I found this on the Web site of the San Francisco Jewish Film Festival and it says it better than I can: "These are women whose comedy defied cultural expectations and changed the rules. Get ready to duck when the zingers fly and guffaw at this hilarious, insightful documentary--an exhilarating mix of contemporary performance, interviews and rare archival footage. What is it that makes funny Jewish women so funny...and so Jewish? Is it a nose wrinkled just so, accompanied by a devilishly sexy grin or a jolting and sarcastic punch line? Is it the acerbic humor of generations of immigrant and first-generation women who fought for a place in America with their brains and their wit, and at the same time needed to make a living? Making Trouble celebrates three generations who, for all of the reasons above, successfully went from vaudeville and the Yiddish theater to Broadway, from Ziegfeld's Follies to Saturday Night Live."
Lauren Antler, one of the producers of the film, talked with the audience afterward. In answer to a comment by Ann Stokes, who said that she wanted more footage of the women, and that she was particularly disturbed by all the men talking in the early scenes, Antler said that archival footage is very expensive. I thought that was interesting. I'd like to see a lot more footage of all these funny women, too.
It's playing again next Sunday at 8:30 p.m.

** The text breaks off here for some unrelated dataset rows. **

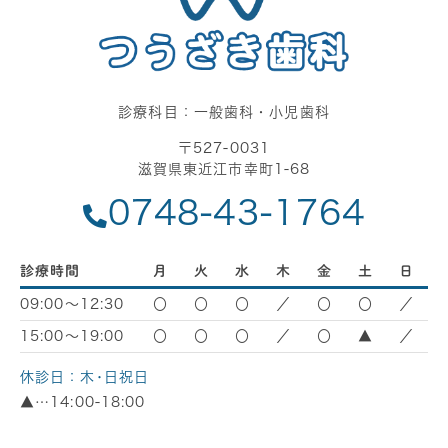
診療科目：一般歯科・小児歯科
〒527-0031
滋賀県東近江市幸町1-68
0748-43-1764
診療時間
月
火
水
木
金
土
日
09:00～12:30
〇
〇
〇
／
〇
〇
／
15:00～19:00
〇
〇
〇
／
〇
▲
／
休診日：木･日祝日
▲…14:00-18:00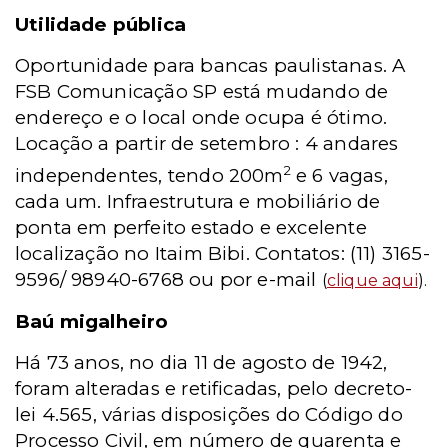
Utilidade pública
Oportunidade para bancas paulistanas. A
FSB Comunicação SP está mudando de
endereço e o local onde ocupa é ótimo.
Locação a partir de setembro : 4 andares
2
independentes, tendo 200m
e 6 vagas,
cada um. Infraestrutura e mobiliário de
ponta em perfeito estado e excelente
localização no Itaim Bibi. Contatos: (11) 3165-
9596/ 98940-6768 ou por e-mail
(
clique aqui
).
Baú migalheiro
Há 73 anos, no dia 11 de agosto de 1942,
foram alteradas e retificadas, pelo decreto-
lei 4.565, várias disposições do Código do
Processo Civil, em número de quarenta e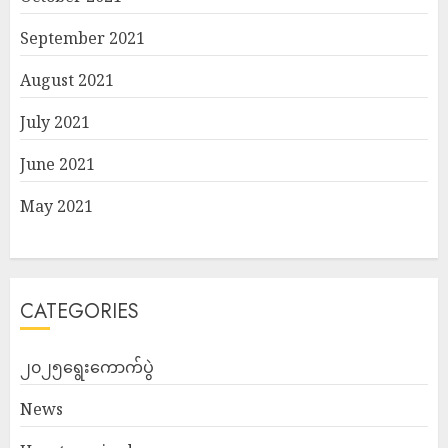
September 2021
August 2021
July 2021
June 2021
May 2021
CATEGORIES
၂၀၂၅ရွေးကောက်ပွဲ
News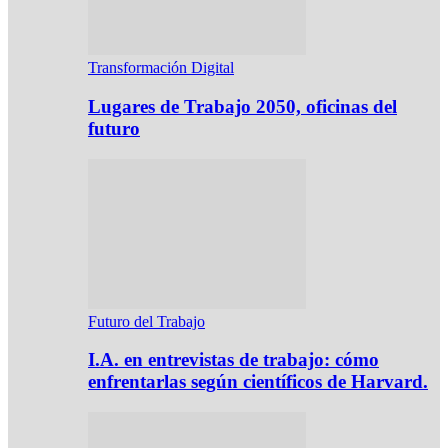
Transformación Digital
Lugares de Trabajo 2050, oficinas del
futuro
Futuro del Trabajo
I.A. en entrevistas de trabajo: cómo
enfrentarlas según científicos de Harvard.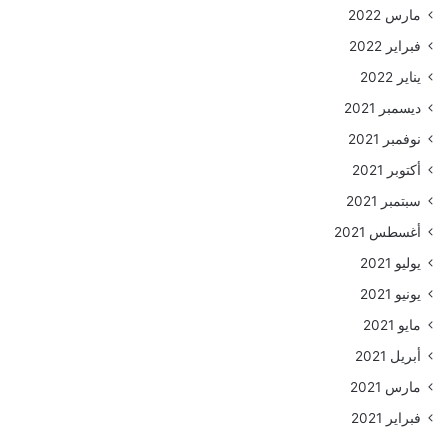
مارس 2022
فبراير 2022
يناير 2022
ديسمبر 2021
نوفمبر 2021
أكتوبر 2021
سبتمبر 2021
أغسطس 2021
يوليو 2021
يونيو 2021
مايو 2021
أبريل 2021
مارس 2021
فبراير 2021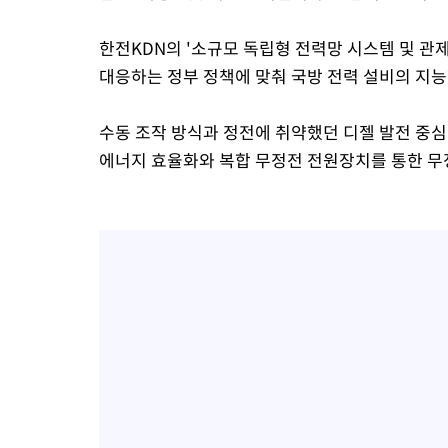
한전KDN의 '소규모 독립형 전력망 시스템 및 관
대응하는 정부 정책에 맞춰 국방 전력 설비의 지
수동 조작 방식과 정전에 취약했던 디젤 발전 중
에너지 효율화와 복합 무정전 전원장치를 통한 무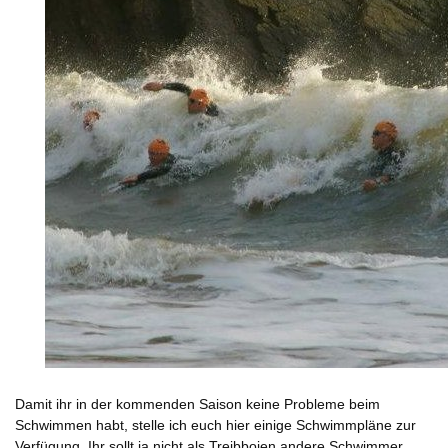
Damit ihr in der kommenden Saison keine Probleme beim
Schwimmen habt, stelle ich euch
hier einige Schwimmpläne
zur
Verfügung. Ihr sollt ja nicht als Treibbojen andere Schwimmer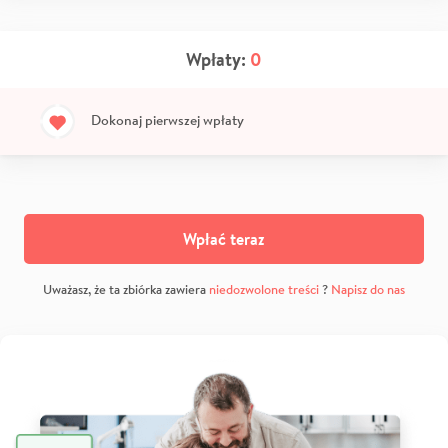
Wpłaty:
0
Dokonaj pierwszej wpłaty
Wpłać teraz
Uważasz, że ta zbiórka zawiera
niedozwolone treści
?
Napisz do nas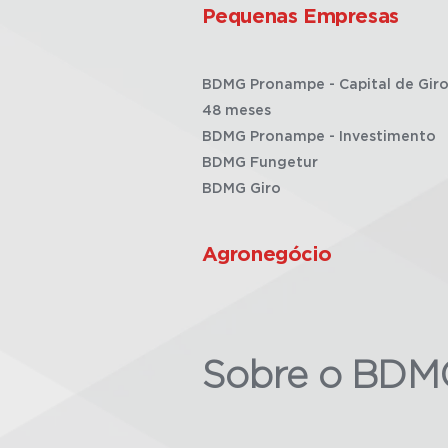
Pequenas Empresas
BDMG Pronampe - Capital de Giro
48 meses
BDMG Pronampe - Investimento
BDMG Fungetur
BDMG Giro
Agronegócio
Sobre o BDM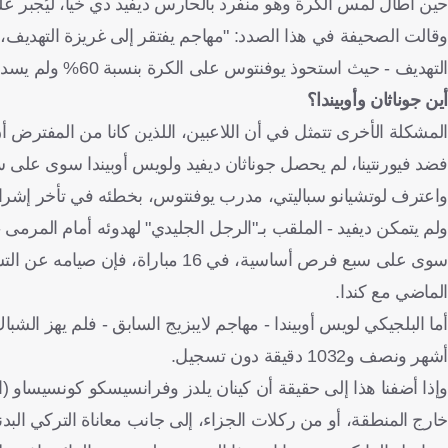
حين أطال لمس الكرة وهو منفرد بالحارس ديفيد دي خيا، ليُجبر ع
وقالت الصحيفة في هذا الصدد: "مهاجم يفتقر إلى غريزة التهديف، 
التهديف - حيث استحوذ يوفنتوس على الكرة بنسبة 60% ولم يسدد سوى أربع كرات على المرمى - تصبح هذه أولى المشاكل".
أين جوناثان وأوبيندا؟
المشكلة الأخرى تتمثل في أن اللاعبين، اللذين كانا من المفترض أ
فضد فيورنتينا، لم يحصل جوناثان ديفيد ولويس أوبيندا سوى على س
واعترف لوتشيانو سباليتي، مدرب يوفنتوس، بخطئه في تأخر إشراكهما 
ولم يتمكن ديفيد - الملقب بـ"الرجل الجليدي" لهدوئه أمام المرمى
الماضي مع كندا.
أشهر ونصف و1032 دقيقة دون تسجيل.
وإذا أضفنا هذا إلى حقيقة أن كينان يلدز وفرانسيسكو كونسيساو (
خارج المنطقة، أو من ركلات الجزاء، إلى جانب معاناة التركي البدن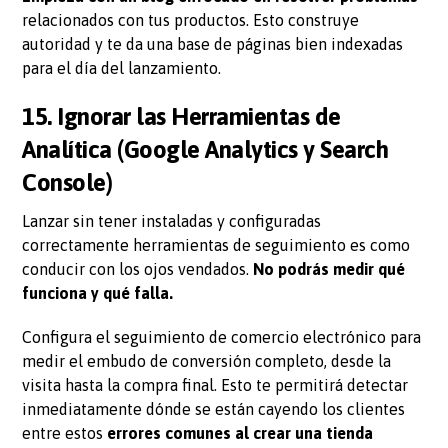
relacionados con tus productos. Esto construye
autoridad y te da una base de páginas bien indexadas
para el día del lanzamiento.
15. Ignorar las Herramientas de
Analítica (Google Analytics y Search
Console)
Lanzar sin tener instaladas y configuradas
correctamente herramientas de seguimiento es como
conducir con los ojos vendados.
No podrás medir qué
funciona y qué falla.
Configura el seguimiento de comercio electrónico para
medir el embudo de conversión completo, desde la
visita hasta la compra final. Esto te permitirá detectar
inmediatamente dónde se están cayendo los clientes
entre estos
errores comunes al crear una tienda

"What Remains: The Life and Work of Sally Mann," by Steven Cantor, is about making art. It's so much about making art that Cantor gets lost and the movie, as well as the world inside it, is dominated by Mann, the photographer who became famous for her 1992 nude pictures of her children.
"It never occurred to me to leave home to make art," she says.
Luminously lovely herself, with wide blue eyes that seem to go on to the horizon, and totally self-obsessed and obsessed by images, Mann shoots her children, her husband, her dogs, her chickens, her horses, her trees and - hold on - decomposing bodies at a forensic sight. The bodies and some other photographs, including bones from the body of one of her pet greyhounds, which she dug up after it had partly decomposed, were part of an exhibit recently at the Corcoran Museum in D.C.
"I love mummified skin," she says. "It's so beautiful. It looks like fabric."
The photographs are beautiful, truly. As beautiful as they are weird. "There might be some people upset by these pictures," she says. And later, "But it reminds us to embrace life."